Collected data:

*** Begin section ***

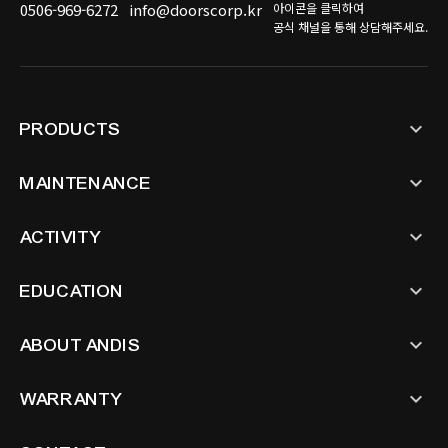
0506-969-6272
info@doorscorp.kr
아이콘을 클릭하여
공식 채널을 통해 상담해주세요.
keyboard_arrow_down
PRODUCTS
keyboard_arrow_down
MAINTENANCE
keyboard_arrow_down
ACTIVITY
keyboard_arrow_down
EDUCATION
keyboard_arrow_down
ABOUT ANDIS
keyboard_arrow_down
WARRANTY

*** End section ***

None of the pictures belong in the copy; transcribe the rest of the data exactly.

[Response box]:
0506-969-6272
info@doorscorp.kr
아이콘을 클릭하여
공식 채널을 통해 상담해주세요.
keyboard_arrow_down
PRODUCTS
keyboard_arrow_down
MAINTENANCE
keyboard_arrow_down
ACTIVITY
keyboard_arrow_down
EDUCATION
keyboard_arrow_down
ABOUT ANDIS
keyboard_arrow_down
WARRANTY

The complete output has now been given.